Music station

Mourning the loss of Maine’s only classical music station

There is a hole in the dial of my FM radio. It’s on the right side at around 106.9 where for 25 years WBACH-FM has been preset to turn on at the push of a button on my bedside clock radio.

All I had to do was roll over and push the button and the strains of Mozart, Beethoven, Haydn, and Vivaldi came out. WBACH was reliable. He mostly played familiar classical music at all times of the day or night. It was the only fully conventional commercial radio station in the state of Maine.

As a bedside companion, WBACH was calming and meditative. His orchestral music evoked mental images of the past, of childhood and of peaceful times. WBACH played soft music, not shocking rock ‘n’ roll. I really like rock’n’roll, but I like it on my car stereo when I’m driving in broad daylight, not on my bedside radio when I’m trying to fall asleep or just woke up in the backyard. middle of the night.

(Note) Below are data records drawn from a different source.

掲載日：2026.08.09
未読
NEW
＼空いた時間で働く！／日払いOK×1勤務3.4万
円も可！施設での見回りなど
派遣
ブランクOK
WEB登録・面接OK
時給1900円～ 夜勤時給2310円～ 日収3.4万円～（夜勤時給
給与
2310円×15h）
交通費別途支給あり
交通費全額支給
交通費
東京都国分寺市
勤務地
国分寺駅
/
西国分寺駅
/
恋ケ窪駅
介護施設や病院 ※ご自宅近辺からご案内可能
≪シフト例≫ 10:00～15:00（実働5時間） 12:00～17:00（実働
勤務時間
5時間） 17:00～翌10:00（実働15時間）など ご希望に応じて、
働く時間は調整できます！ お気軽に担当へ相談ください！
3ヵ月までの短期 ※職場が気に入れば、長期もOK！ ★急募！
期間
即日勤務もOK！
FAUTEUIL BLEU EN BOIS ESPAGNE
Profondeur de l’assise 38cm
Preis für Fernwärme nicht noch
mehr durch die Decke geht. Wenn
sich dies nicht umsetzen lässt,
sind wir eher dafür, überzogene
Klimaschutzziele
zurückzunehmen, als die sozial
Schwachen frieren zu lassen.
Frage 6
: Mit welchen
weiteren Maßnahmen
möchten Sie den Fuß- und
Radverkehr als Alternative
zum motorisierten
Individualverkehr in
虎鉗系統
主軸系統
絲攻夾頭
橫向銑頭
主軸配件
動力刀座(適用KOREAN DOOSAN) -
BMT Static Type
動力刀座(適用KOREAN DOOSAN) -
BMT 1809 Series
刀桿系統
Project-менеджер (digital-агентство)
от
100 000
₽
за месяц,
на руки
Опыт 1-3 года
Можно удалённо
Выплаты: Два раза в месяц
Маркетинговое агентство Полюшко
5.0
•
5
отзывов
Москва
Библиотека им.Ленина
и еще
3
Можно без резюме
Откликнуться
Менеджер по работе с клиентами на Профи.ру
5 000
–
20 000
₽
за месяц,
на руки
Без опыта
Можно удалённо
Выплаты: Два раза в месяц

My wife, Karlene, and I enjoyed listening to WBACH before going to bed at night. It was a good time together. I stroked his back and we listened to Strauss waltzes like Bach’s Brandenburg concertos and tried to guess the composer and the name of the tunes. Sometimes we were right and sometimes we were wrong. I used to think that every Strauss waltz was “The Skaters Waltz”, and I didn’t know there were so many Bachs in the family who were composers besides the patriarch, Johann Sebastian Bach.

Karlene rightly pointed out that most of the programming on WBACH was recorded elsewhere, with canned advertisers, but that didn’t bother me. They still played a high quality selection of good music. Some of their loud marches and symphonies were too grandiose to listen to late at night, but then I turned them off.

A few weeks ago, after the February blizzard that dropped 2 feet of snow on us, WBACH disappeared from the dial. I thought its transmitter had been knocked down by strong wind and snow. It has happened to other radio stations in Maine before. But these stations have always managed to get back on the air within a reasonable period of time. When WBACH didn’t come back for several weeks, I started to worry.

I asked my town editor, Susan Cover, if she knew anything about it, and she found a story that had been published in the Portland Press Herald, saying that WBACH had definitely closed and reopened in as country and western music. station. The station’s owning company, Binnie Media of New Hampshire, offered no explanation for the shutdown. But apparently they couldn’t sell enough ads to make WBACH profitable, and they figured they could do better as a regular country station. It really pissed me off and saddened me at the same time.

There are a lot of country stations in Maine, and I like them, but there was only one classic station, WBACH. Maine Public Radio broadcasts classical music and opera, but only for a limited time, and its signal cannot be reliably received inside our home. Maine Public can only be heard adequately in our car.

Thus, WBACH’s monetary decision to abandon classical music, which they must have thought only appealed to a small number of people, in favor of country and western, which have a large following, has left Maine listeners without access to the great and inspiring music that is our heritage.

And it’s not just the orchestral music that we’ve lost. On Saturday evenings from 6 p.m. to 10 p.m., WBACH aired a wonderful show called “Classic Jazz” hosted by Arnold Olean, a friendly-sounding jazz expert who would respond to requests during the week to play revered jazz artists. dating back to the 1920s. Glenn Miller, Benny Goodman, The Mills Brothers, Bing Crosby, Frank Sinatra, Joe Williams, Billie Holiday, Dave Brubeck and the others.

Olean had a low-key demeanor, but extremely warm and competent. He spun a dozen or more artist tracks in a row, usually linked by a common theme like having three or four singers performing their own renditions of the same song, like “Summertime.” Then it would go back and identify each artist and where they recorded their work, such as “Ramsey Lewis playing” The In Crowd “at the Bohemian Caverns in Washington, DC, in 1964.”

Losing Olean to the dollar and penny decision to go out of business at WBACH was another blow to Maine listeners.

There are a lot of changes going on right now in our state and our country. Some of them, like this one, are really bad because they cut us off from the rich and beautiful heritage where we come from. Our roots, in other words.

John Hale is a retired reporter for the Kennebec Journal, Bangor Daily News and Capital Weekly. He lives in North Monmouth.